Why You'll Love Asian Salmon with Rice
This salmon is everything you crave-sweet, salty, umami-packed, and unbelievably clean. A quick overnight marinade transforms it into something that tastes like your favorite Little Tokyo spot, right from your own kitchen.
Tips and Tricks
- Marinate the salmon overnight for maximum depth of flavor.
- Use a broiler-safe baking sheet to get that crisp, golden top without overcooking the fish.
- Let the salmon come to room temperature for 10-15 minutes before baking to ensure even cooking.
Variations
Swap in these options to make this dish your own.

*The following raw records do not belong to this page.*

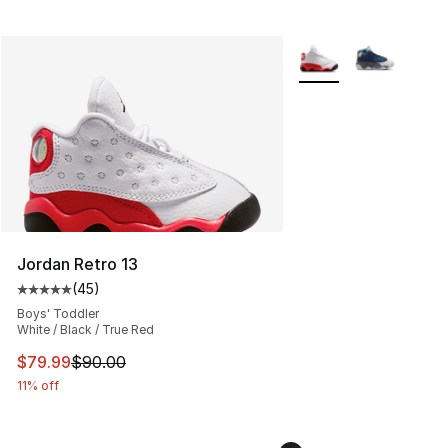
More Colors Availabl
Jordan Retro 13
(
45
)
Average customer rating - [5 out of 5 stars], 45 review
Boys' Toddler
White / Black / True Red
This item is on sale. Price dropped from $90.00 to $79
$79.99
$90.00
11% off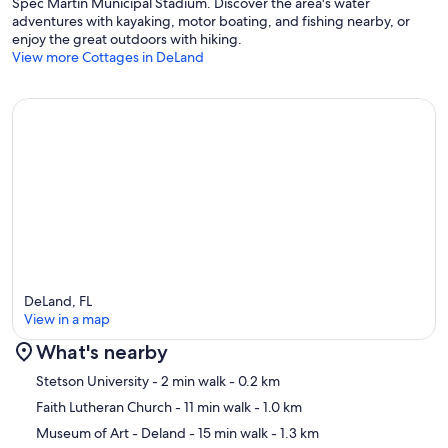
Spec Martin Municipal Stadium. Discover the area's water
adventures with kayaking, motor boating, and fishing nearby, or
enjoy the great outdoors with hiking.
View more Cottages in DeLand
DeLand, FL
View in a map
What's nearby
Map
Stetson University
- 2 min walk
- 0.2 km
Faith Lutheran Church
- 11 min walk
- 1.0 km
Museum of Art - Deland
- 15 min walk
- 1.3 km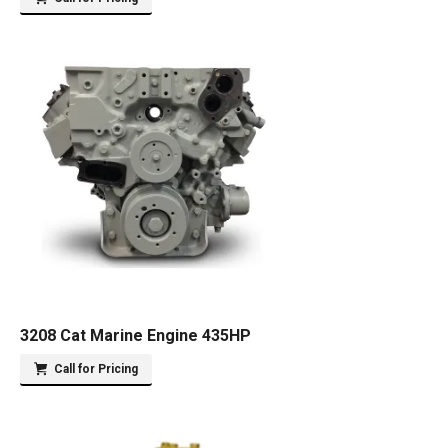
3208 Cat Marine Engine 435HP
Call for Pricing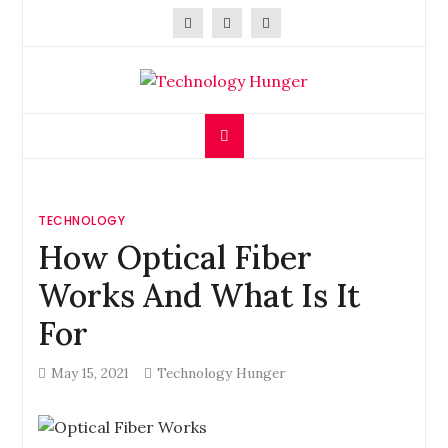
Skip
to
content
Technology Hunger
We Crave Technologies
TECHNOLOGY
How Optical Fiber
Works And What Is It
For
May 15, 2021
Technology Hunger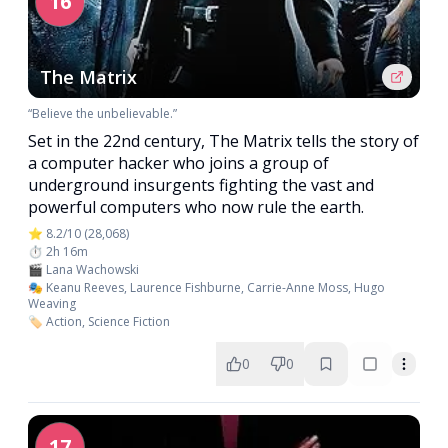
16
The Matrix
“Believe the unbelievable.”
Set in the 22nd century, The Matrix tells the story of
a computer hacker who joins a group of
underground insurgents fighting the vast and
powerful computers who now rule the earth.
⭐ 8.2/10 (28,068)
⏱️ 2h 16m
🎬 Lana Wachowski
🎭 Keanu Reeves, Laurence Fishburne, Carrie-Anne Moss, Hugo
Weaving
🏷️ Action, Science Fiction
0
0
17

- Use miso paste in the marinade for added depth and complexity.
- Top with sesame seeds, scallions, or pickled ginger for extra punch.
- Swap white rice for sushi rice or even a rice bowl with veggies.
Substitutions
No need to hit the store-here are easy ingredient swaps.
- Soy sauce in place of tamari (if not gluten-free).
- Brown sugar or honey instead of white sugar.
- Chopped parsley or green onions instead of micro cilantro.
Best Served With
- Steamed bok choy or Chinese broccoli
- Miso soup or dashi broth
- Quick pickled cucumbers or daikon
- Chilled green tea or a crisp Riesling
How to Store Leftovers
- Store leftover salmon and rice separately in airtight containers for up to 2 days. Reheat the salmon gently under a broiler or in a skillet to preserve its texture. Rice can be reheated with a splash of water in the microwave, covered with a damp towel.
Common Questions
Can I use soy sauce instead of tamari?
Yes, but tamari is less salty and gluten-free.
Can I meal prep this?
Totally - it reheats beautifully. Keep garnishes separate until serving.